• WORK TO BE COMPLETED:
Working from the entries below, tally each line that holds "Name". Give the tally and nothing else.

BEGIN RECORD EXCERPTS

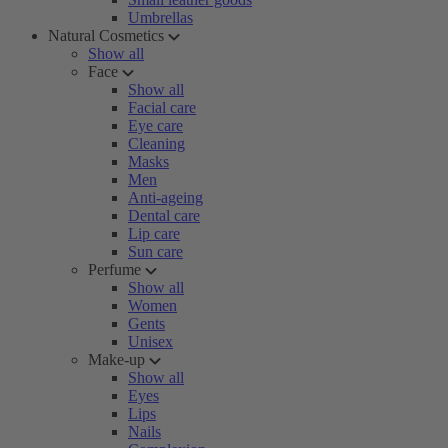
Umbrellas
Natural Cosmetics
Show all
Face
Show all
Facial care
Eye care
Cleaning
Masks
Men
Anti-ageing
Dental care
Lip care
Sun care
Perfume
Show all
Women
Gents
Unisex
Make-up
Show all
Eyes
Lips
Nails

END RECORD EXCERPTS
BEGIN RECORD EXCERPTS

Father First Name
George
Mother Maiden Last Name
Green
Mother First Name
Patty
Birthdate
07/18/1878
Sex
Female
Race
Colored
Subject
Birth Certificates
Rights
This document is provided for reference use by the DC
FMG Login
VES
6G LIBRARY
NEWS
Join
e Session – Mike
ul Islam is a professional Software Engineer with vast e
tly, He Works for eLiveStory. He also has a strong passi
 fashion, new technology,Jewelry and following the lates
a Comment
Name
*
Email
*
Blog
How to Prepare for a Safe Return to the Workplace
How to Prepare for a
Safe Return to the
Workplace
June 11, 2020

END RECORD EXCERPTS

• RESPONSE TO THE TASK:
4